Page images and extracted text
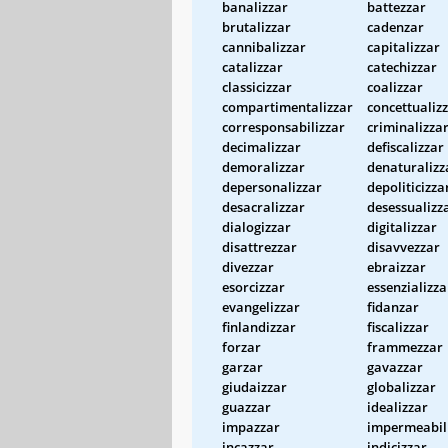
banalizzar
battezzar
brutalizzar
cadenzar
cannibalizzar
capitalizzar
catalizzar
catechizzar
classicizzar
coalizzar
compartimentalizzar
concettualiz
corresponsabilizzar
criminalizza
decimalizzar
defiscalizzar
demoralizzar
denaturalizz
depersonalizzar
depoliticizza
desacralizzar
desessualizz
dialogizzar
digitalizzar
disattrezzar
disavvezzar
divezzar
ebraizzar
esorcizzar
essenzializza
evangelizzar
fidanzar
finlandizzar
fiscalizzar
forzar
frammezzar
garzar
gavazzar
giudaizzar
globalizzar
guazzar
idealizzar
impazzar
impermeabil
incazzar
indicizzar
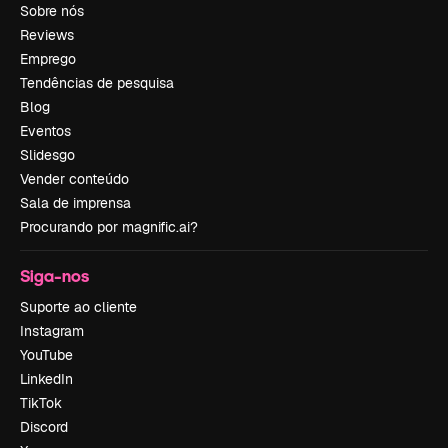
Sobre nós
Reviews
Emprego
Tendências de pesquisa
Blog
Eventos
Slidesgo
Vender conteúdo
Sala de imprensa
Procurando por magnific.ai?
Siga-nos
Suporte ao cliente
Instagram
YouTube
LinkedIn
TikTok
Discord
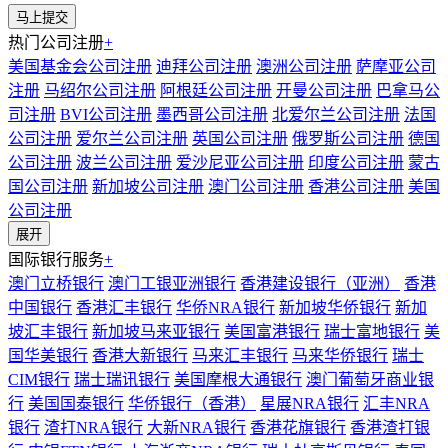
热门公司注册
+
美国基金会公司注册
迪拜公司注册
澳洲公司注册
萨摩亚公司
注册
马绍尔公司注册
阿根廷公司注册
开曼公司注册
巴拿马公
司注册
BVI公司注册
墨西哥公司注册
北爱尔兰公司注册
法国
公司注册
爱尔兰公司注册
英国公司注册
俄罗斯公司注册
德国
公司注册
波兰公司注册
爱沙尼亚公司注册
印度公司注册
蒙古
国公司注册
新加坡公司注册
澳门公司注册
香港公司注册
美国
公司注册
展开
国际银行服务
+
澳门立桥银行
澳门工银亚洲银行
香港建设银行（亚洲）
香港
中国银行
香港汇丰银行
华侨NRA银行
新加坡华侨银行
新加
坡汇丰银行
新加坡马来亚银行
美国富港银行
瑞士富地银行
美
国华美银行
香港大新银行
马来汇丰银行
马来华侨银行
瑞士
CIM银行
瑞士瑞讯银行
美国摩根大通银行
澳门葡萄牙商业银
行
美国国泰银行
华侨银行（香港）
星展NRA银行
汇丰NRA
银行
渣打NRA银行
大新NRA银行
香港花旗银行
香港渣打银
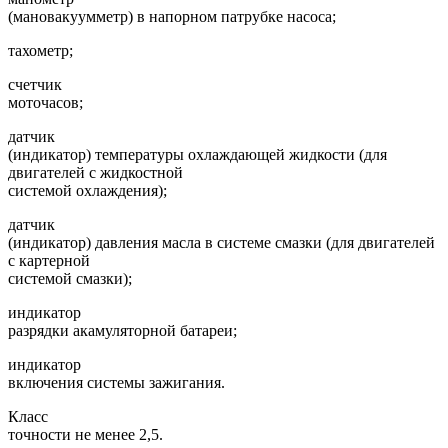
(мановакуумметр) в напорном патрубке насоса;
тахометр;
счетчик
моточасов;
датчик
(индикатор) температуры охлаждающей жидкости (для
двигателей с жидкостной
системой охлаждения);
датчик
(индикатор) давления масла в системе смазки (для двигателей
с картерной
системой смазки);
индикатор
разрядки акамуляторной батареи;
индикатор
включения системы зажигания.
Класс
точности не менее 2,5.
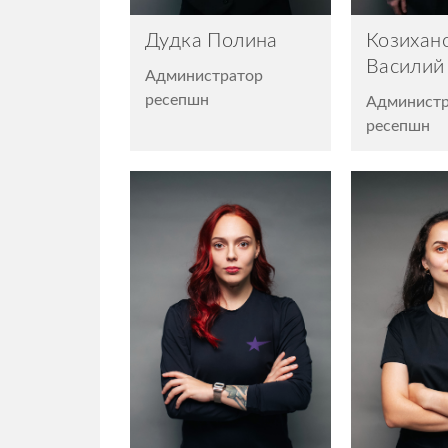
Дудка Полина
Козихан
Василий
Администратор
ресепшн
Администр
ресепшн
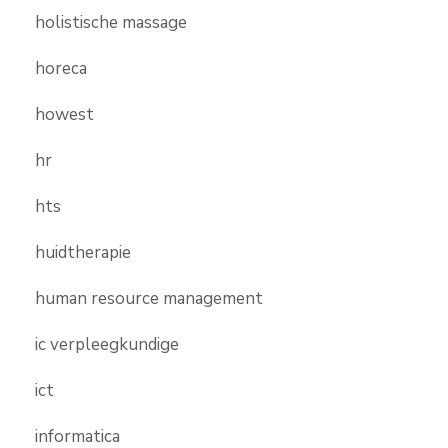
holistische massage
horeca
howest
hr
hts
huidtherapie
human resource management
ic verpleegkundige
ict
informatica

§ **Task details**
A verbatim copy of every record is to be produced, and pictures are to be excluded from it.

§ **Exercise response**
banalizzar
battezzar
brutalizzar
cadenzar
cannibalizzar
capitalizzar
catalizzar
catechizzar
classicizzar
coalizzar
compartimentalizzar
concettualiz
corresponsabilizzar
criminalizza
decimalizzar
defiscalizzar
demoralizzar
denaturalizz
depersonalizzar
depoliticizza
desacralizzar
desessualizz
dialogizzar
digitalizzar
disattrezzar
disavvezzar
divezzar
ebraizzar
esorcizzar
essenzializza
evangelizzar
fidanzar
finlandizzar
fiscalizzar
forzar
frammezzar
garzar
gavazzar
giudaizzar
globalizzar
guazzar
idealizzar
impazzar
impermeabil
incazzar
indicizzar
Sobre nós
Reviews
Emprego
Tendências de pesquisa
Blog
Eventos
Slidesgo
Vender conteúdo
Sala de imprensa
Procurando por magnific.ai?
Siga-nos
Suporte ao cliente
Instagram
YouTube
LinkedIn
TikTok
Discord
热门公司注册
+
美国基金会公司注册
迪拜公司注册
澳洲公司注册
萨摩亚公司
注册
马绍尔公司注册
阿根廷公司注册
开曼公司注册
巴拿马公
司注册
BVI公司注册
墨西哥公司注册
北爱尔兰公司注册
法国
公司注册
爱尔兰公司注册
英国公司注册
俄罗斯公司注册
德国
公司注册
波兰公司注册
爱沙尼亚公司注册
印度公司注册
蒙古
国公司注册
新加坡公司注册
澳门公司注册
香港公司注册
美国
公司注册
展开
国际银行服务
+
澳门立桥银行
澳门工银亚洲银行
香港建设银行（亚洲）
香港
中国银行
香港汇丰银行
华侨NRA银行
新加坡华侨银行
新加
坡汇丰银行
新加坡马来亚银行
美国富港银行
瑞士富地银行
美
国华美银行
香港大新银行
马来汇丰银行
马来华侨银行
瑞士
CIM银行
瑞士瑞讯银行
美国摩根大通银行
澳门葡萄牙商业银
行
美国国泰银行
华侨银行（香港）
星展NRA银行
汇丰NRA
银行
渣打NRA银行
大新NRA银行
香港花旗银行
香港渣打银
(мановакуумметр) в напорном патрубке насоса;
тахометр;
счетчик
моточасов;
датчик
(индикатор) температуры охлаждающей жидкости (для
двигателей с жидкостной
системой охлаждения);
датчик
(индикатор) давления масла в системе смазки (для двигателей
с картерной
системой смазки);
индикатор
разрядки акамуляторной батареи;
индикатор
включения системы зажигания.
Класс
точности не менее 2,5.
Дудка Полина
Козихан
Василий
Администратор
ресепшн
Администр
ресепшн
holistische massage
horeca
howest
hr
hts
huidtherapie
human resource management
ic verpleegkundige
ict
informatica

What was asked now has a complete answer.